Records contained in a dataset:
== Segment start ==

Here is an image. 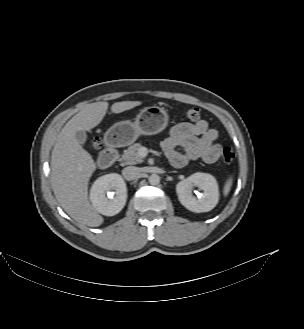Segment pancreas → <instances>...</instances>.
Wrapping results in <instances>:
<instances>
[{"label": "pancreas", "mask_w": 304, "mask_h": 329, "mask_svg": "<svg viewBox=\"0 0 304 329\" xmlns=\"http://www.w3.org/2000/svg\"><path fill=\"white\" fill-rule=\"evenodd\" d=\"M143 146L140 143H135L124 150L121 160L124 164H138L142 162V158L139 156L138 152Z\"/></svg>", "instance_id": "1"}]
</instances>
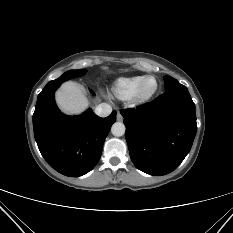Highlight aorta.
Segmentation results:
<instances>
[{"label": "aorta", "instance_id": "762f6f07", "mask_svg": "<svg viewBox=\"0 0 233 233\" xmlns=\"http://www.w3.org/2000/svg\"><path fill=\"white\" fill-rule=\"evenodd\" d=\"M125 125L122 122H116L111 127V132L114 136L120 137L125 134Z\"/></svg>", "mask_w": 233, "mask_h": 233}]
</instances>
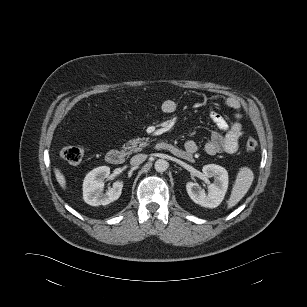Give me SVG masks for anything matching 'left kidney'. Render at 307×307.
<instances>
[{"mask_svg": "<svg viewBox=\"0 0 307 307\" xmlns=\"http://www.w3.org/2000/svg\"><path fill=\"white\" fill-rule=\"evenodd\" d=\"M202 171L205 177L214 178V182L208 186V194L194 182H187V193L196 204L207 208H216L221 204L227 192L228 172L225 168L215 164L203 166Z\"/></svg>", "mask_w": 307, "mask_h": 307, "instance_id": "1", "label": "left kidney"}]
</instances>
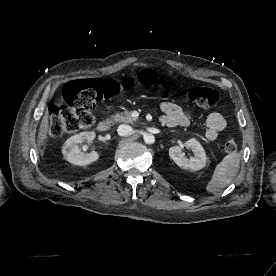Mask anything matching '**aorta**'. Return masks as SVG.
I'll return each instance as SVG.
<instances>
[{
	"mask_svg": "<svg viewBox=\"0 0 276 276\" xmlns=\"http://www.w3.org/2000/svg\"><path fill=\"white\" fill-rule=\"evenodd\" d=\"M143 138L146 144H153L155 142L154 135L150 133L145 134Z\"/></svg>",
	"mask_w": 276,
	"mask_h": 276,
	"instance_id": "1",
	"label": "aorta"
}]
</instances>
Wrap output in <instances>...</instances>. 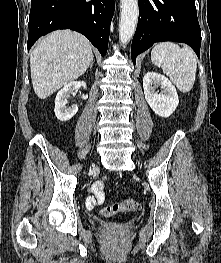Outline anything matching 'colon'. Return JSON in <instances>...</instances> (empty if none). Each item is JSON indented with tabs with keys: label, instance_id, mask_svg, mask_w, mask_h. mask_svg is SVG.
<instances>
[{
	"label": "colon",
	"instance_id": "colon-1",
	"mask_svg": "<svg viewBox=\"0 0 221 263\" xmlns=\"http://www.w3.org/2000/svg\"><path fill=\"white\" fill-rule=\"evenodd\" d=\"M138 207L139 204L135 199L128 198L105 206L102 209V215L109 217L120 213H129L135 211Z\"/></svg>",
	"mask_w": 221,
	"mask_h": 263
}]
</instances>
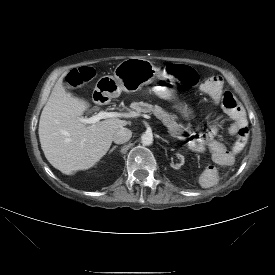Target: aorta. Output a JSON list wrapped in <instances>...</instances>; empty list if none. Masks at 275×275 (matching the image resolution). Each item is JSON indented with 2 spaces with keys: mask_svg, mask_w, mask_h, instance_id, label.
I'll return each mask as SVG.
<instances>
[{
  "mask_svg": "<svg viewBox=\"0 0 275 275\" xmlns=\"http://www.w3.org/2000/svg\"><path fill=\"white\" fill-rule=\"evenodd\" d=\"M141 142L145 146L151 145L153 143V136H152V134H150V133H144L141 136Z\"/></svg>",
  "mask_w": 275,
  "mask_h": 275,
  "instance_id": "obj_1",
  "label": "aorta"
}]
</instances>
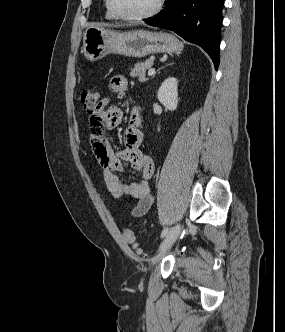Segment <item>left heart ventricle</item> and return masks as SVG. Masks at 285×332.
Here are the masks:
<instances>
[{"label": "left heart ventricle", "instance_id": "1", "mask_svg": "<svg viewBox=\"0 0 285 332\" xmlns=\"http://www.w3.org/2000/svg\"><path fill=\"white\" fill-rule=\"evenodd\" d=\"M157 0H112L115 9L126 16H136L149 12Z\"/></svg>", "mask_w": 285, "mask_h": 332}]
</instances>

== Segment end ==

--- Task ---
The answer must consist of the line containing "Segment <item>left heart" and every line after it through the end of the records, retyped exactly, with all pictures left out.

--- Written response ---
Segment <item>left heart ventricle</item> and return masks as SVG. Masks at 285×332.
Here are the masks:
<instances>
[{"label": "left heart ventricle", "instance_id": "1", "mask_svg": "<svg viewBox=\"0 0 285 332\" xmlns=\"http://www.w3.org/2000/svg\"><path fill=\"white\" fill-rule=\"evenodd\" d=\"M157 0H112L115 9L126 16H136L149 12Z\"/></svg>", "mask_w": 285, "mask_h": 332}]
</instances>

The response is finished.